● Action item
Set down the data below exactly; pictures stay out.

——

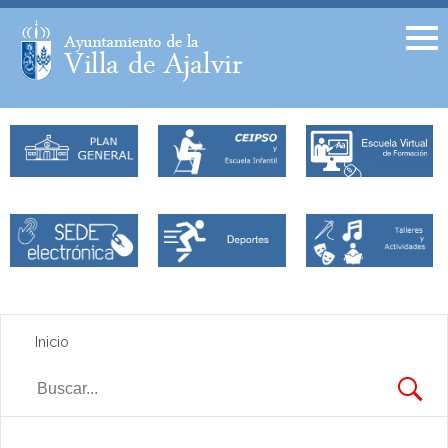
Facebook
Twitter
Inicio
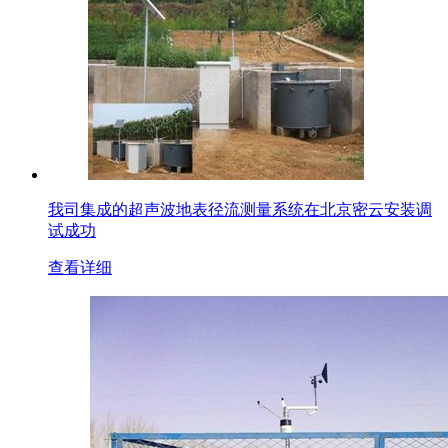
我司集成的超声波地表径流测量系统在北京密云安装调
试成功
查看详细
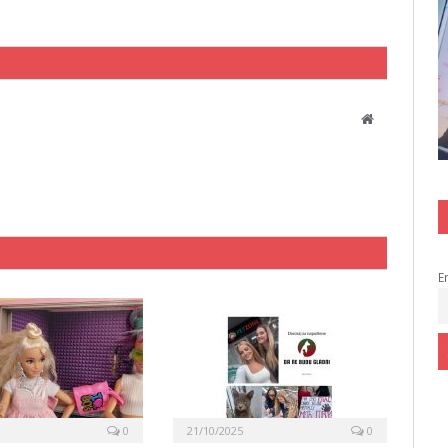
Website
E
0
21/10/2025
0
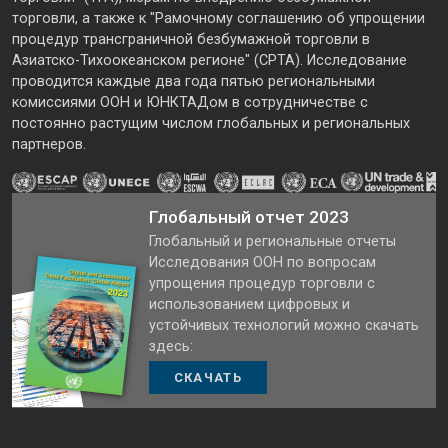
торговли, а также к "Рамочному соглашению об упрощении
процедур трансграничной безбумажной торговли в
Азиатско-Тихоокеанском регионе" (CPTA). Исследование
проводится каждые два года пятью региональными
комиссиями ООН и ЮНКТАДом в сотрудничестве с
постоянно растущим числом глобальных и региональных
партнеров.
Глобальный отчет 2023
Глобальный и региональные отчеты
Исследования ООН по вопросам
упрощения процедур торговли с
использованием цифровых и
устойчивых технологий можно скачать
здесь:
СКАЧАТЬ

——

● Exercise solution
Facebook
Twitter
Inicio
我司集成的超声波地表径流测量系统在北京密云安装调
试成功
查看详细
Website
E
0
21/10/2025
0
торговли, а также к "Рамочному соглашению об упрощении
процедур трансграничной безбумажной торговли в
Азиатско-Тихоокеанском регионе" (CPTA). Исследование
проводится каждые два года пятью региональными
комиссиями ООН и ЮНКТАДом в сотрудничестве с
постоянно растущим числом глобальных и региональных
партнеров.
Глобальный отчет 2023
Глобальный и региональные отчеты
Исследования ООН по вопросам
упрощения процедур торговли с
использованием цифровых и
устойчивых технологий можно скачать
здесь:
СКАЧАТЬ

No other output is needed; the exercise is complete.